After a year-long digression to work on C++0x, I'm finally able to get back to Fastware!, and on May 22 (a week from Saturday), I expect to have something to show for it.  I'll be giving a talk at Portland Code Camp, in Portland, Oregon.   The topic will be CPU Caches and Why You Care, and the material will be primarily taken from the Fastware! chapter on hardware, although I also plan to touch on the impact of cache considerations on algorithm and data structure design.

Like all Code Camps, Portland Code Camp is free, so if you live near Portland, Oregon, and don't mind devoting a Saturday to all things code-related, I encourage you to register, then come by my session for a crash course in CPU caches.  It should be interesting to see how it goes, given that the talk currently exists only in my head.  But in my head, it's really good :-)

Scott

Wednesday, May 5, 2010

"New Publishing Project" Unveiled

In February, I said that I'd been spending a lot of time on a new publishing project and that I'd say more here when there was more to say.  There's now more to say, but, because I recently said it to my mailing list (which I've since migrated to a blog for my professional announcements), I'll make this posting brief and simply refer you to my longer posting there.

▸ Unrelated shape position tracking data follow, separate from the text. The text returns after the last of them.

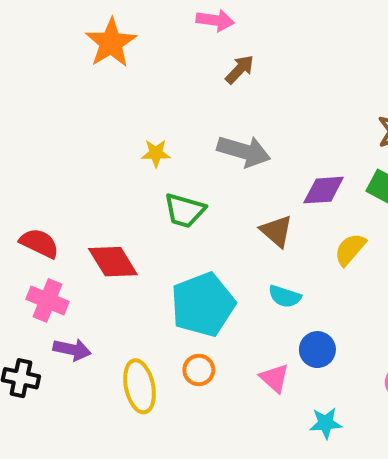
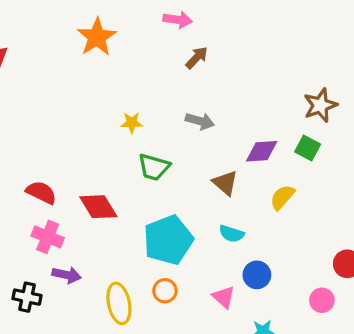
gray arrow: (244, 151) -> (200, 121), size x0.7

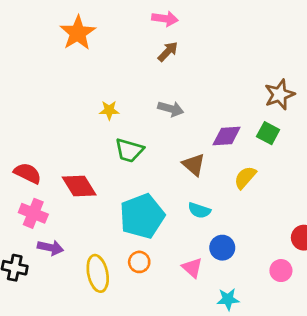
pink arrow: (178, 20) -> (165, 19), moved

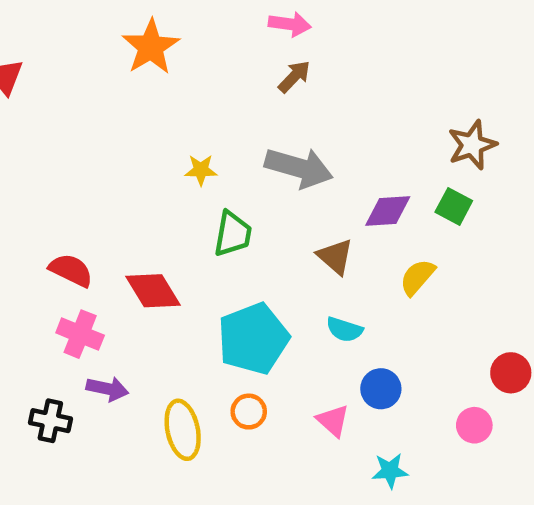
gray arrow: (171, 109) -> (299, 168), size x1.6
green trapezoid: (129, 150) -> (233, 234), turned -96

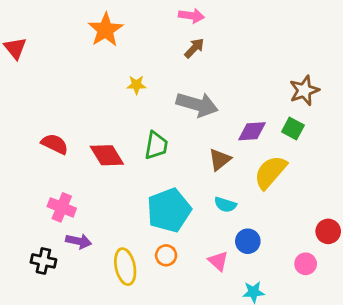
yellow star: (201, 170) -> (136, 85), moved
brown triangle: (335, 257) -> (220, 159), turned 40
red semicircle: (71, 270) -> (55, 144), moved
yellow semicircle: (417, 277) -> (270, 172), size x1.5
red diamond: (153, 291) -> (107, 155), moved

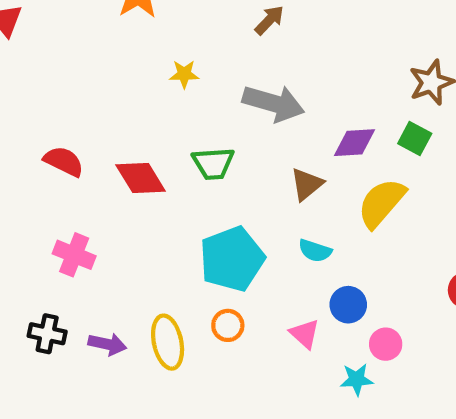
green trapezoid: (156, 145) -> (213, 163), turned 76
purple arrow: (79, 241) -> (107, 344), moved
pink circle: (306, 264) -> (386, 344), moved

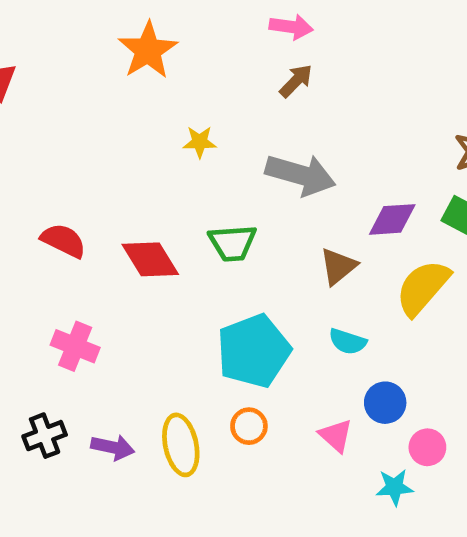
black cross: (47, 334) -> (45, 436), turned -33

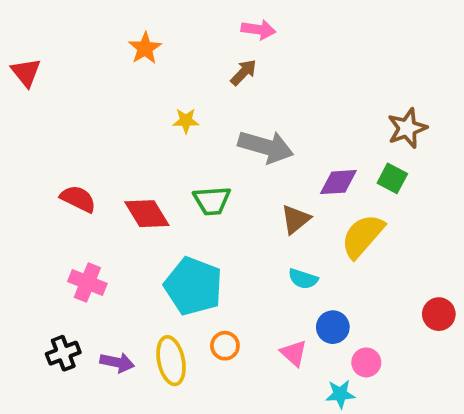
orange star: (148, 50) -> (145, 48), size x0.7
brown arrow: (296, 81) -> (244, 72), moved
cyan pentagon: (254, 351) -> (193, 286), moved, turned -30

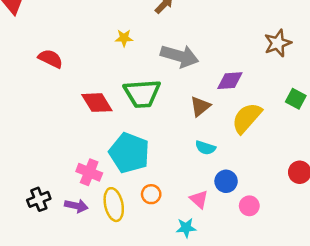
green square: (392, 178) -> (296, 99), moved
red semicircle: (78, 199) -> (50, 59), moved
green trapezoid: (212, 201) -> (142, 93), size x1.4
pink cross: (87, 282) -> (89, 172), moved
cyan star: (340, 394) -> (186, 228), moved

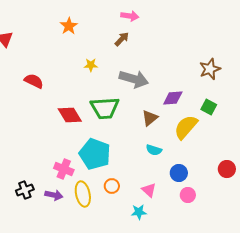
green square: (296, 99) -> (209, 107), moved
blue circle: (226, 181) -> (179, 173), moved

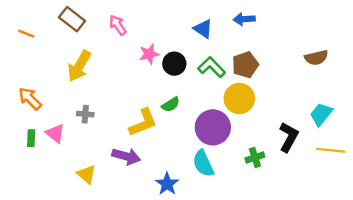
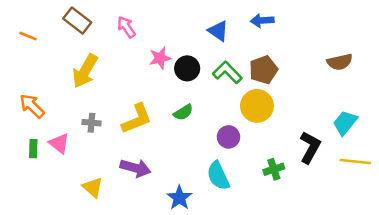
yellow L-shape: (143, 123) -> (137, 119), moved
purple circle: (213, 127) -> (229, 137), size x0.6

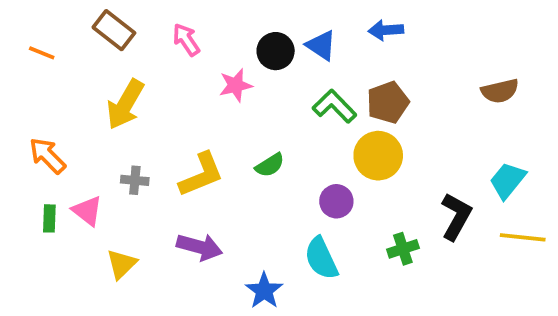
black circle: (187, 68) -> (276, 51), moved
yellow triangle: (93, 187) -> (122, 264), moved, turned 35

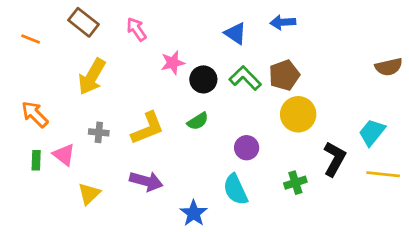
black circle: (276, 51) -> (203, 79), moved
brown semicircle: (500, 91) -> (389, 67), moved
yellow circle: (378, 156) -> (298, 114), moved

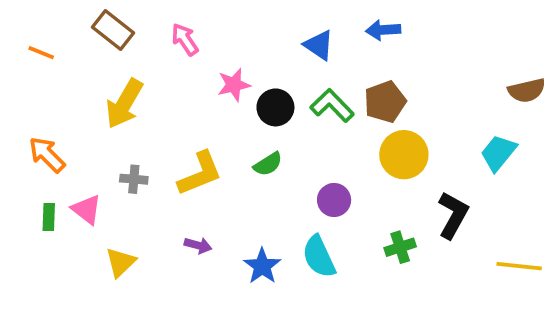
cyan trapezoid: (372, 132) -> (498, 153), moved
yellow line: (383, 174) -> (519, 266), moved
purple arrow: (146, 181) -> (198, 245), size x0.6
blue star: (194, 213) -> (262, 266), moved

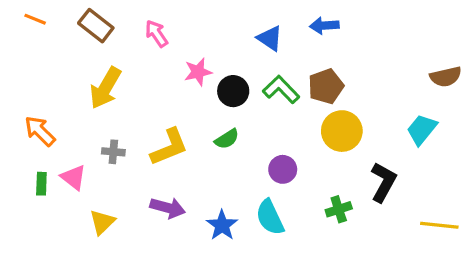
orange line: (41, 53) -> (35, 19), moved
purple arrow: (198, 245) -> (168, 208), size x1.5

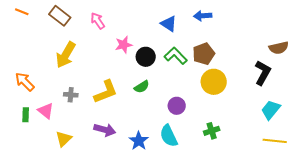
cyan trapezoid: (422, 129) -> (271, 110), moved
black L-shape: (383, 182) -> (263, 73), moved

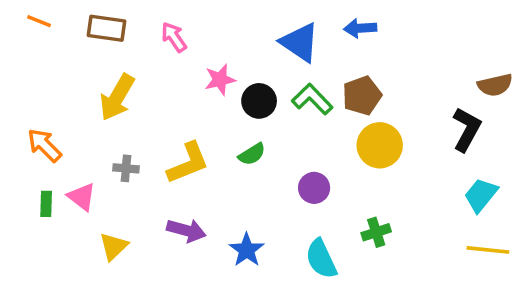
brown rectangle: (60, 16) -> (106, 28), turned -30
blue triangle: (169, 24) -> (300, 42), size x1.4
cyan semicircle: (169, 136) -> (321, 259), moved

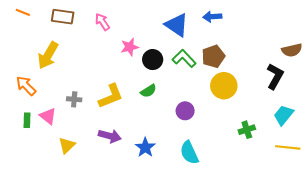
yellow arrow: (117, 97) -> (48, 55), moved
green cross: (376, 232) -> (247, 130), moved

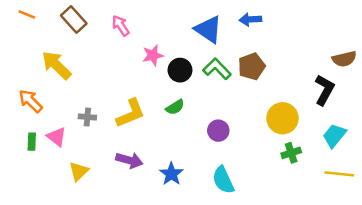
brown rectangle: (63, 17) -> (74, 19), turned 40
yellow arrow: (48, 55) -> (56, 65), turned 104
yellow circle: (224, 86) -> (282, 118), moved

I've started publishing annotated versions of my training materials on selected topics.  Currently there are materials on C++0x and on making effective use of C++ in embedded systems, and soon my materials on improving software quality (regardless of your programming language) will become available.  Viewed as a traditional publication, Pete Isensee described the C++0x materials as "not a book, and not a slide show -- it's something in between," but there are two untraditional characteristics of these materials that I hope will make them appealing:
  • No DRM, plus a very flexible license.  Make as many copies as you want, mark them up in any way you like, print them till your toner runs dry, that's all fine.  Pretty much the only restriction is that the materials are for your personal use only, so please, no sharing.
  • Free updates for life.  I maintain my training materials for my own use, and you're entitled to every revised version I come out with. There will never be a "second edition" to buy anew.  Pay once, and you get free updates as long as I produce them.
There's more to the sales pitch, but you can get the full spiel here.  The complete background story is available here.

From a Fastware! point of view, the fact that I can now put development of C++0x materials and preparing them for publication behind me means I can finally get back to work on Fastware!, and in fact I've already done so.  I'm currently working on a presentation entitled "CPU Caches and Why You Care," which is directly tied to material I plan to put in Fastware!.